* [Instructions for the task]:
Write the records out exactly, so that no picture remains in the copy.

* [Dataset entries]:
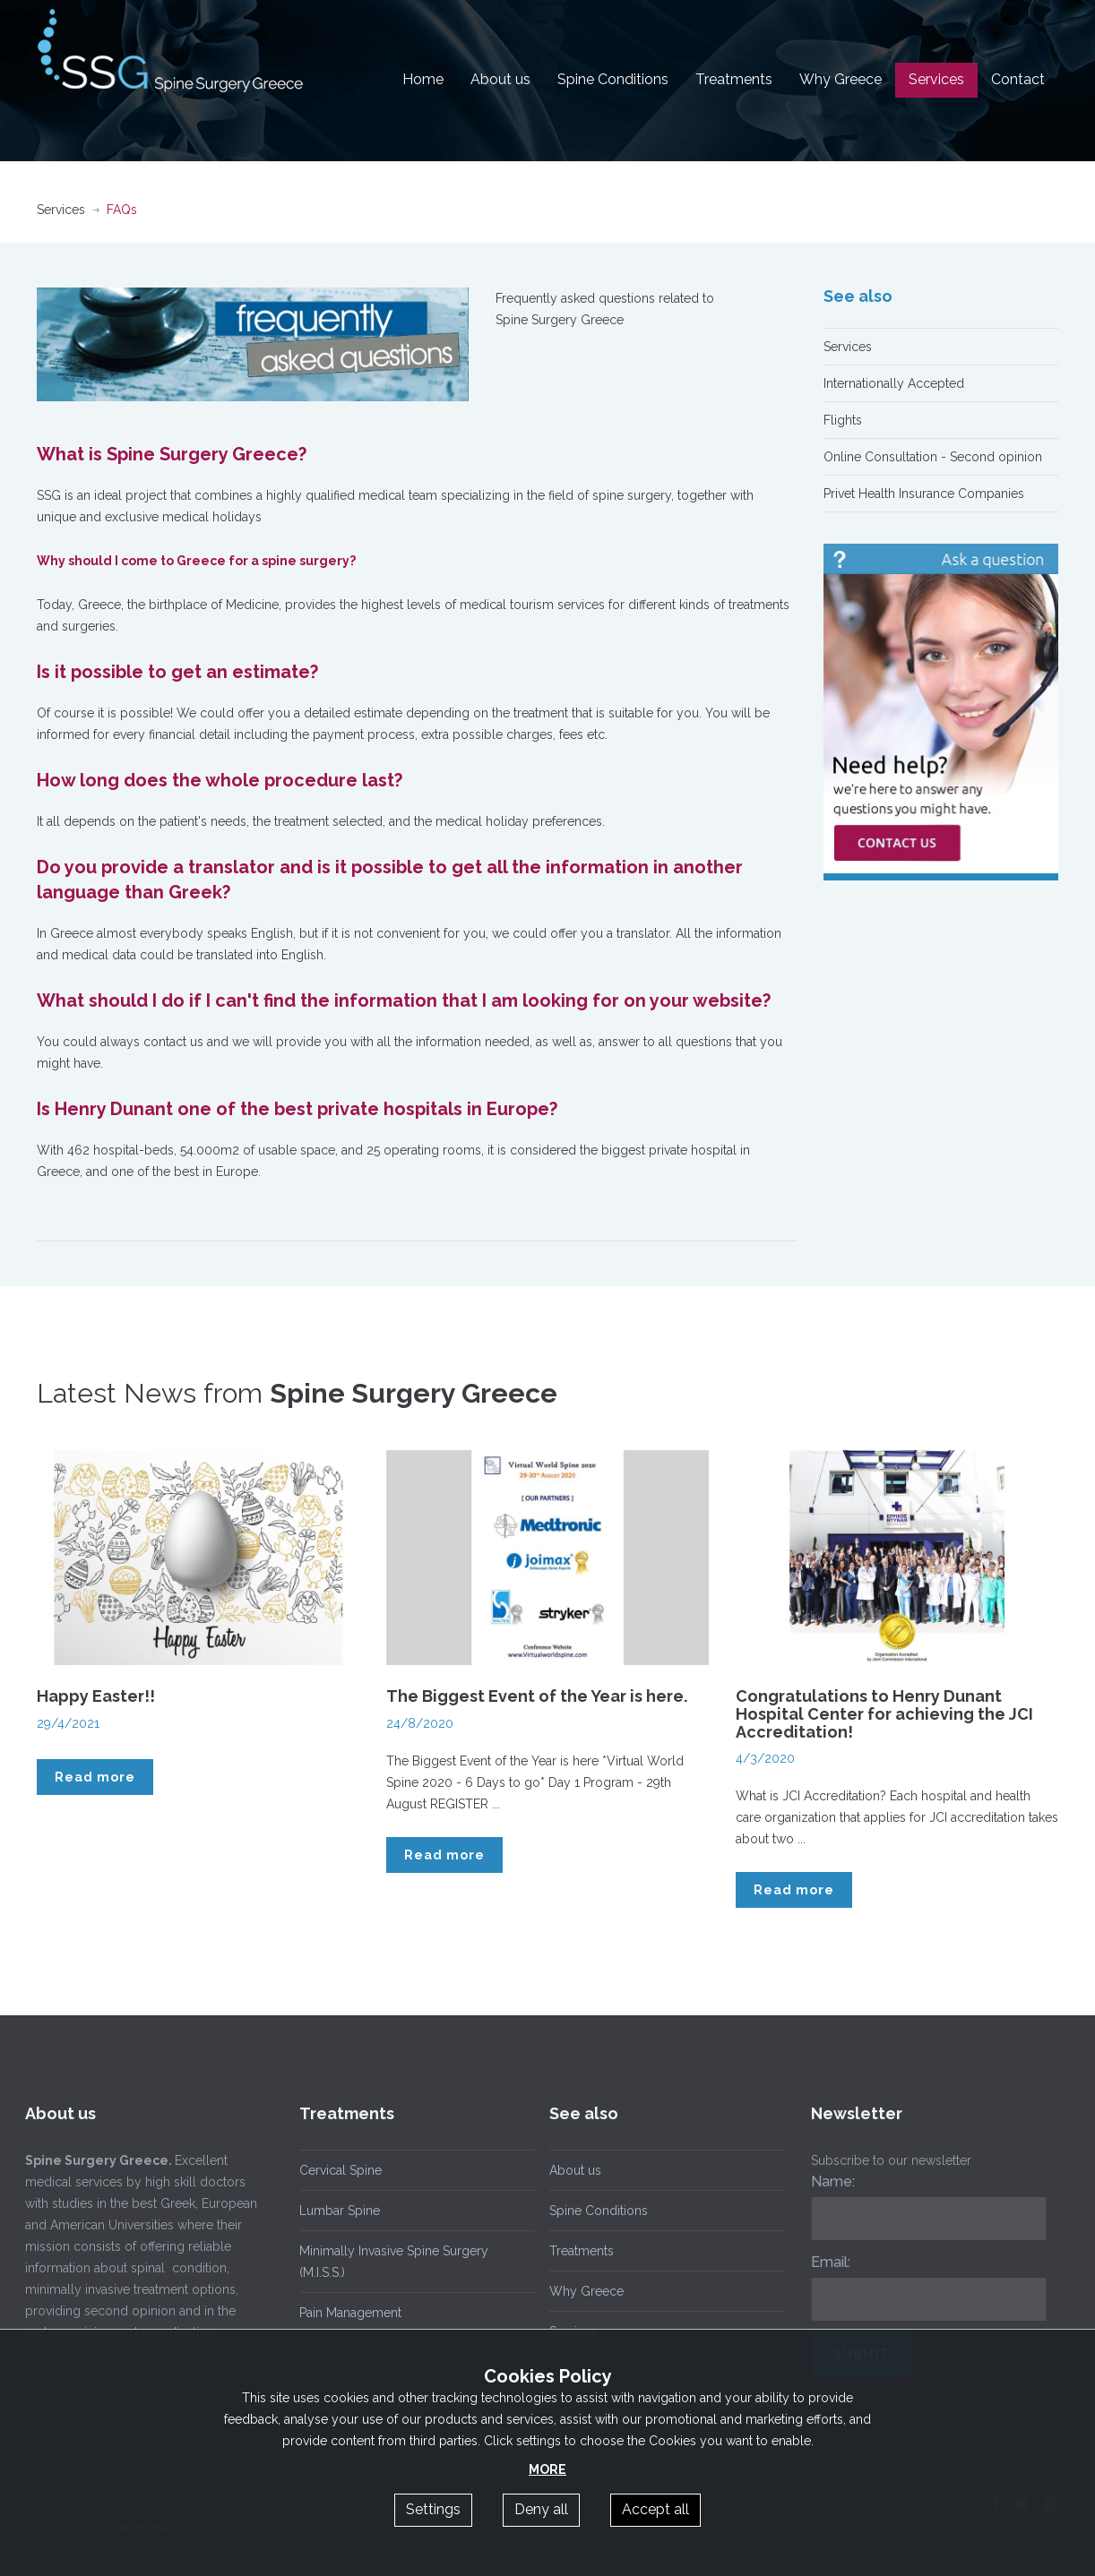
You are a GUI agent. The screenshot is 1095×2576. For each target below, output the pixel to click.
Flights (842, 420)
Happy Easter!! (96, 1696)
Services (936, 79)
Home (423, 79)
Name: (828, 2181)
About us (500, 79)
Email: (826, 2262)
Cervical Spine (340, 2170)
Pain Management (350, 2313)
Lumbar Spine (339, 2210)
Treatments (733, 79)
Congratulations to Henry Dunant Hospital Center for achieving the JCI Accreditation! (884, 1714)
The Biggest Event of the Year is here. (536, 1696)
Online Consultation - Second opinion (932, 457)
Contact (1018, 79)
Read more (95, 1777)
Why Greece (840, 79)
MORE (547, 2469)
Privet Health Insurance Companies (923, 493)
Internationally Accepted (893, 383)
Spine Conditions (612, 79)
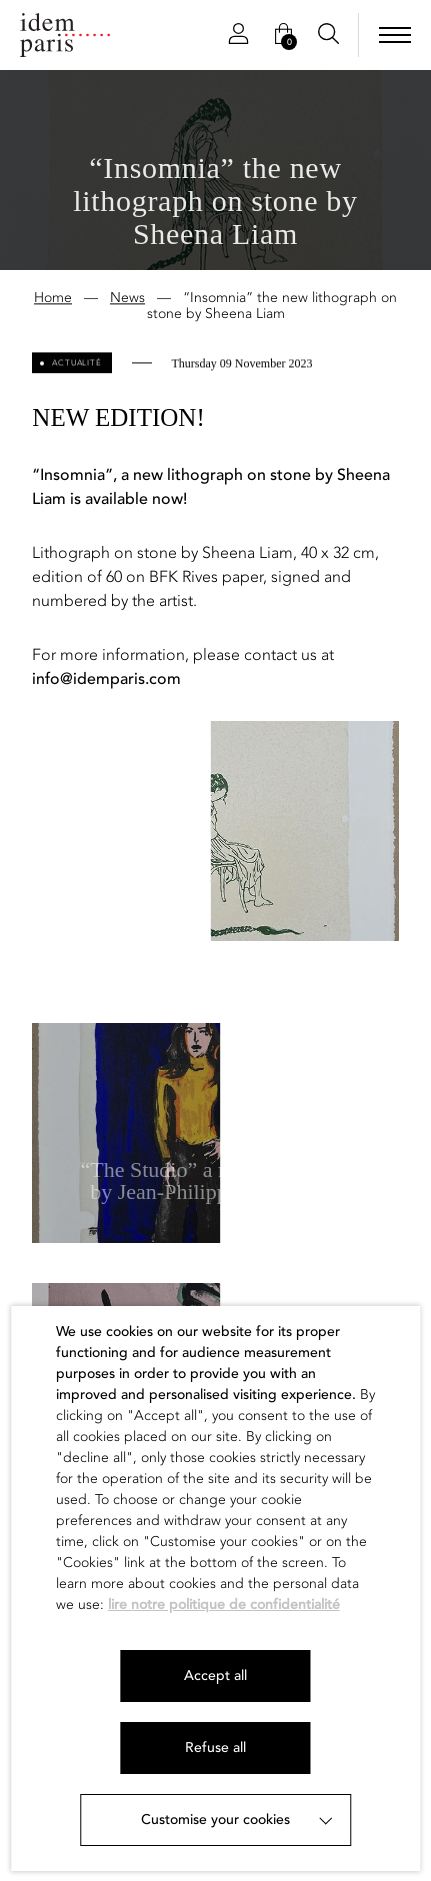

* [Solved exercise]:
You are a GUI agent. The screenshot is 1095×2576. For each target below, output the pixel to click.
Flights (842, 420)
Happy Easter!! (96, 1696)
Services (936, 79)
Home (423, 79)
Name: (828, 2181)
About us (500, 79)
Email: (826, 2262)
Cervical Spine (340, 2170)
Pain Management (350, 2313)
Lumbar Spine (339, 2210)
Treatments (733, 79)
Congratulations to Henry Dunant Hospital Center for achieving the JCI Accreditation! (884, 1714)
The Biggest Event of the Year is here. (536, 1696)
Online Consultation - Second opinion (932, 457)
Contact (1018, 79)
Read more (95, 1777)
Why Greece (840, 79)
MORE (547, 2469)
Privet Health Insurance Companies (923, 493)
Internationally Accepted (893, 383)
Spine Conditions (612, 79)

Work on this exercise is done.